Consumers largely are reluctant to pay for information online. Differentiating content between the print and Web channels is unresolved. Proliferating anti-spam legislation offers more challenges.

Moreover, frequency of e-mail blasts still worries publishers wary of eroding their list's responsiveness. Privacy and opt-out questions are as alive as ever. Heightened security measures like filters and firewalls, especially in government, have raised bounce-back rates.

“The Internet has made the role of circulation managers all the more challenging,” Joanne Wheatley, vice president of circulation at VNU Business Publications USA, New York, told attendees last week at the Folio:Show here.

So what are the various publishers doing to cope?

Take VNU, a Dutch company with titles like Adweek, Brandweek and Billboard. The Internet will help open some international markets for its controlled-circulation publications. Customization of content to segmented audiences online is under plan. It will test delivery of 10 publications in digital formats, particularly PDF.

Also, two to three undisclosed advertisers have shown interest in embedding audio and video in Billboard online as a multimedia component to the magazine.

VNU is lucky in that the circulation and online media functions of its U.S. business publications unit are combined. This lets the department leverage its online assets for the offline. So, it has found custom online newsletters with single-advertiser sponsorships are popular.

But VNU's online newsletters are threatened.

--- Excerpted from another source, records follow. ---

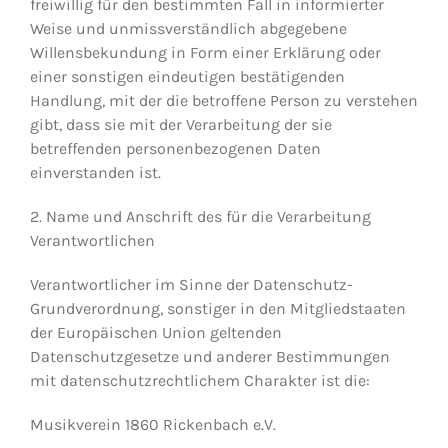
freiwillig für den bestimmten Fall in informierter
Weise und unmissverständlich abgegebene
Willensbekundung in Form einer Erklärung oder
einer sonstigen eindeutigen bestätigenden
Handlung, mit der die betroffene Person zu verstehen
gibt, dass sie mit der Verarbeitung der sie
betreffenden personenbezogenen Daten
einverstanden ist.
2. Name und Anschrift des für die Verarbeitung
Verantwortlichen
Verantwortlicher im Sinne der Datenschutz-
Grundverordnung, sonstiger in den Mitgliedstaaten
der Europäischen Union geltenden
Datenschutzgesetze und anderer Bestimmungen
mit datenschutzrechtlichem Charakter ist die:
Musikverein 1860 Rickenbach e.V.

To avoid getting classified as spam under a harsh California anti-spam law taking effect Jan. 1, the publisher has sent e-mail requests for online newsletter subscribers' city, state and ZIP — data it lacks. It wants to weed out California subscribers.

“That could, in effect, shut down our e-newsletter business if we don't get enough locations,” Wheatley said.

PostNewsweek Tech Media, publisher of Government Computer News, FOSE and Washington Technology, has quandaries, albeit not on the scale of the larger VNU.

“We aren't doing anything [new] online because we haven't seen a model that makes money yet,” said Maxine F. Minar, chief operating officer of PostNewsweek.

The issues are many. Ad agencies are asking for more stringent reporting on circulation effectiveness. Another bugbear is how to add value to online content. Firewalls are becoming a huge irritant, more so because Government Computer News goes to federal employees.

“We've seen the bounce-back rates of things not getting through increasing,” Minar said. “To us, it's a much bigger issue than opt out.”

And PostNewsweek did not know why its newsletters bounced. Only when some subscribers complained they were not receiving their e-mail newsletters did the circulation department learn the reasons.

“We're constantly trying to understand what people are doing,” Minar said. “We're continuing to understand the technology which is being used. A lot of it is just listening and reading the customer service report.”

IDG's CXO Media Inc., the Framingham, MA, publisher of CIO, is testing paid digital subscriptions for CIO, and IDG is doing the same for Network World and Computer World.

“We're definitely not looking at it as a replacement for controlled circulation,” said Carol Spach, senior vice president of circulation at CXO.

Spach said all her company's content is online for free. It is contemplating putting certain areas behind registration to gather more data on the readers. Also, there is interest in forming clubs online offering different levels of service.

PennWell Corp., publisher of 40 BTB titles for industries like oil and gas, waste, dental, defense and fiber optics, is equally gung-ho on the Internet. Five company publications soon will go digital, with plans for seven more in the next three months. About 5 percent to 20 percent of the circulation will move online.

This will produce “massive cost savings,” said Gloria S. Adams, corporate director of audience development at PennWell. “We'll save in the multiple thousands of dollars for the books that have international circulation.”